Stored data entries:
• • • • • • •
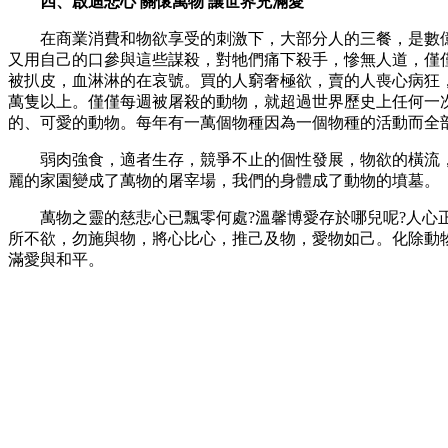
四、啟迪悲心 關懷萬物 讓世界充滿愛
在商業消費和物欲享受的刺激下，大部分人的三餐，是數億動
又用自己的口參與這些謀殺，對牠們痛下殺手，慘無人道，僅
被扒皮，血淋淋的在哀號。買的人窮奢極欲，賣的人喪心病狂
萬隻以上。僅僅每週被屠殺的動物，就超過世界歷史上任何一
的、可愛的動物。每年有一萬個物種因為一個物種的活動而全
弱肉強食，適者生存，競爭不止的個性發展，物欲的橫流，
麗的家園變成了萬物的屠宰場，我們的身體成了動物的墳墓。
萬物之靈的慈悲心已飄零何處?溫馨博愛存於哪兒呢?人心正
所不欲，勿施與物，將心比心，推己及物，愛物如己。化除動
滿愛與和平。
• • • • • • •
The entries above, without their pictures, should be written out exactly.

● **Answer to this problem**:
四、啟迪悲心 關懷萬物 讓世界充滿愛
在商業消費和物欲享受的刺激下，大部分人的三餐，是數億動
又用自己的口參與這些謀殺，對牠們痛下殺手，慘無人道，僅
被扒皮，血淋淋的在哀號。買的人窮奢極欲，賣的人喪心病狂
萬隻以上。僅僅每週被屠殺的動物，就超過世界歷史上任何一
的、可愛的動物。每年有一萬個物種因為一個物種的活動而全
弱肉強食，適者生存，競爭不止的個性發展，物欲的橫流，
麗的家園變成了萬物的屠宰場，我們的身體成了動物的墳墓。
萬物之靈的慈悲心已飄零何處?溫馨博愛存於哪兒呢?人心正
所不欲，勿施與物，將心比心，推己及物，愛物如己。化除動
滿愛與和平。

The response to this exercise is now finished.